Task instructions
Set down, please, without alteration, the lines of the entries below from the first through the one containing "Pode-se usar em farmácias e perfumarias com".

The data
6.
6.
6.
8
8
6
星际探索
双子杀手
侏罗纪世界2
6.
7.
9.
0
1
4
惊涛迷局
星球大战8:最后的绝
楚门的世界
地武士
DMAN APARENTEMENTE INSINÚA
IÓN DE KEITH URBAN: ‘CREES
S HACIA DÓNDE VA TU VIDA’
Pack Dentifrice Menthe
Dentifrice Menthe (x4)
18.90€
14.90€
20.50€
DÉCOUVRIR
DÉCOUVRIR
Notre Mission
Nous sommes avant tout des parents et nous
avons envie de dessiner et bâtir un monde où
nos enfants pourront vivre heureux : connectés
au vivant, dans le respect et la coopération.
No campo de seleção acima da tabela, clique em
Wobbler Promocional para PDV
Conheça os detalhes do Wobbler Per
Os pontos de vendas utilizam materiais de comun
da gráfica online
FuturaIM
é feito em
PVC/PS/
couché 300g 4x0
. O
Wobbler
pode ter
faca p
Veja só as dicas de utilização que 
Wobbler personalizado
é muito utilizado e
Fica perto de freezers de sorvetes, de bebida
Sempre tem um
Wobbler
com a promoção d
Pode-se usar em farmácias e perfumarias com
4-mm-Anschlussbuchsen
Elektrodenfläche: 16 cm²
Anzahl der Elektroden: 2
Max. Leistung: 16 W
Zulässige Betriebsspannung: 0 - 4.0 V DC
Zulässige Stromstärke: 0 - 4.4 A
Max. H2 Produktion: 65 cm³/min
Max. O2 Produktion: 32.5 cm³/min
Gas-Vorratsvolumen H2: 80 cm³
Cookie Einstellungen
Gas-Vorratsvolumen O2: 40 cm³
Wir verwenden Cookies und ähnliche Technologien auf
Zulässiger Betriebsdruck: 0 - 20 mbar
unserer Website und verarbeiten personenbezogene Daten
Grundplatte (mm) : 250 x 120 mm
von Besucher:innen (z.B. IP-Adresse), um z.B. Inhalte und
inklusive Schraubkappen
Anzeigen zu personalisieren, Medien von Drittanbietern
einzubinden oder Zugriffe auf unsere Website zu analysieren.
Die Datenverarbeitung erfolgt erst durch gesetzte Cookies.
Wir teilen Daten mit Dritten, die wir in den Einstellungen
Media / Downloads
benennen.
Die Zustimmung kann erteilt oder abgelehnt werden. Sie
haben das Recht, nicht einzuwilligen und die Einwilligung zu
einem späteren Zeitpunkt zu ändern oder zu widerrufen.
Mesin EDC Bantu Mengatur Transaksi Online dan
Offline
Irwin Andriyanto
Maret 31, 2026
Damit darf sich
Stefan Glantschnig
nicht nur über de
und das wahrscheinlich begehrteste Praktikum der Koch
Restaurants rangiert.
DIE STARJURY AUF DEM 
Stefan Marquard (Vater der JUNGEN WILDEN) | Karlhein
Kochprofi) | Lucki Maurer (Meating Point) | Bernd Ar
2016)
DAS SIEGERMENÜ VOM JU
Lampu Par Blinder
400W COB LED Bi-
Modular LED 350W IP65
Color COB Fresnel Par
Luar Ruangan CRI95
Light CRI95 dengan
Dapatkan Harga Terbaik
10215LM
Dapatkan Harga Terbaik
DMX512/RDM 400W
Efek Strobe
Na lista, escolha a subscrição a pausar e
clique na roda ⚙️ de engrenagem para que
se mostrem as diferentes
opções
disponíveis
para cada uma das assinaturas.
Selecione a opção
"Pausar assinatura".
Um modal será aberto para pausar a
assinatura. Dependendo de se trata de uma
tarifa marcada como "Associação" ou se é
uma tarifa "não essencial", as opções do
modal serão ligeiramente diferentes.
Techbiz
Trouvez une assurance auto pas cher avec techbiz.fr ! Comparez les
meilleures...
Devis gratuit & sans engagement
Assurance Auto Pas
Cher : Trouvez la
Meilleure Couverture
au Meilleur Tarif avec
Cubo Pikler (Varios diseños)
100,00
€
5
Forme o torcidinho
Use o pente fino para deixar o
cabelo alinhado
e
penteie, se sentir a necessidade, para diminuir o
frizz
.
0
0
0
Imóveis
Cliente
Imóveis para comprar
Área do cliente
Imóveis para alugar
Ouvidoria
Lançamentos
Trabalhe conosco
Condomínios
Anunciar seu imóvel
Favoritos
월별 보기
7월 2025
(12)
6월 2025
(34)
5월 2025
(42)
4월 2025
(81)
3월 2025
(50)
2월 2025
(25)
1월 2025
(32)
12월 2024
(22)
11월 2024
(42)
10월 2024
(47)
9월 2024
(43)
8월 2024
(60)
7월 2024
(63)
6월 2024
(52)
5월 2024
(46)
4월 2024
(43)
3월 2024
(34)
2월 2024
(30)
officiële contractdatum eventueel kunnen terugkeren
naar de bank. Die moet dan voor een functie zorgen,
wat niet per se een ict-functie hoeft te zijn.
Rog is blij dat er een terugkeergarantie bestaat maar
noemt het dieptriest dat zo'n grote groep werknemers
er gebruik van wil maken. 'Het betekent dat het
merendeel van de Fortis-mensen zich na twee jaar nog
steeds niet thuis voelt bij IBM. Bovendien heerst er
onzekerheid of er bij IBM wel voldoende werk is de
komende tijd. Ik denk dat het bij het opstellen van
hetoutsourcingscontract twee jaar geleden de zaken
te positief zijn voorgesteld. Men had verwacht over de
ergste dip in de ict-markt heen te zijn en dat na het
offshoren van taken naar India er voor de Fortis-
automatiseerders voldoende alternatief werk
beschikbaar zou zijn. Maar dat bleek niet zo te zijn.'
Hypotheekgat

Task answer
6.
6.
6.
8
8
6
星际探索
双子杀手
侏罗纪世界2
6.
7.
9.
0
1
4
惊涛迷局
星球大战8:最后的绝
楚门的世界
地武士
DMAN APARENTEMENTE INSINÚA
IÓN DE KEITH URBAN: ‘CREES
S HACIA DÓNDE VA TU VIDA’
Pack Dentifrice Menthe
Dentifrice Menthe (x4)
18.90€
14.90€
20.50€
DÉCOUVRIR
DÉCOUVRIR
Notre Mission
Nous sommes avant tout des parents et nous
avons envie de dessiner et bâtir un monde où
nos enfants pourront vivre heureux : connectés
au vivant, dans le respect et la coopération.
No campo de seleção acima da tabela, clique em
Wobbler Promocional para PDV
Conheça os detalhes do Wobbler Per
Os pontos de vendas utilizam materiais de comun
da gráfica online
FuturaIM
é feito em
PVC/PS/
couché 300g 4x0
. O
Wobbler
pode ter
faca p
Veja só as dicas de utilização que 
Wobbler personalizado
é muito utilizado e
Fica perto de freezers de sorvetes, de bebida
Sempre tem um
Wobbler
com a promoção d
Pode-se usar em farmácias e perfumarias com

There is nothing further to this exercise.